-- Opening Marker --
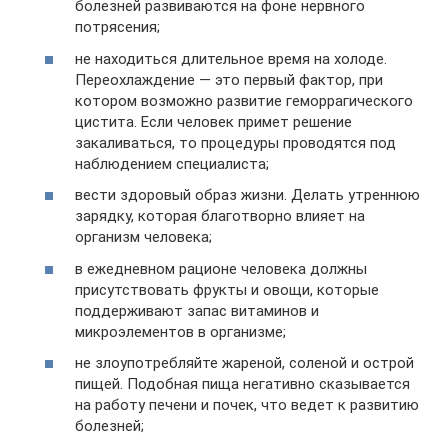
болезней развиваются на фоне нервного
потрясения;
не находиться длительное время на холоде.
Переохлаждение — это первый фактор, при
котором возможно развитие геморрагического
цистита. Если человек примет решение
закаливаться, то процедуры проводятся под
наблюдением специалиста;
вести здоровый образ жизни. Делать утреннюю
зарядку, которая благотворно влияет на
организм человека;
в ежедневном рационе человека должны
присутствовать фрукты и овощи, которые
поддерживают запас витаминов и
микроэлементов в организме;
не злоупотребляйте жареной, соленой и острой
пищей. Подобная пища негативно сказывается
на работу печени и почек, что ведет к развитию
болезней;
-- Closing Marker --
[Exercise aim] Repeat every record above exactly. The pictures do not belong in the copy.

[Written response]
болезней развиваются на фоне нервного
потрясения;
не находиться длительное время на холоде.
Переохлаждение — это первый фактор, при
котором возможно развитие геморрагического
цистита. Если человек примет решение
закаливаться, то процедуры проводятся под
наблюдением специалиста;
вести здоровый образ жизни. Делать утреннюю
зарядку, которая благотворно влияет на
организм человека;
в ежедневном рационе человека должны
присутствовать фрукты и овощи, которые
поддерживают запас витаминов и
микроэлементов в организме;
не злоупотребляйте жареной, соленой и острой
пищей. Подобная пища негативно сказывается
на работу печени и почек, что ведет к развитию
болезней;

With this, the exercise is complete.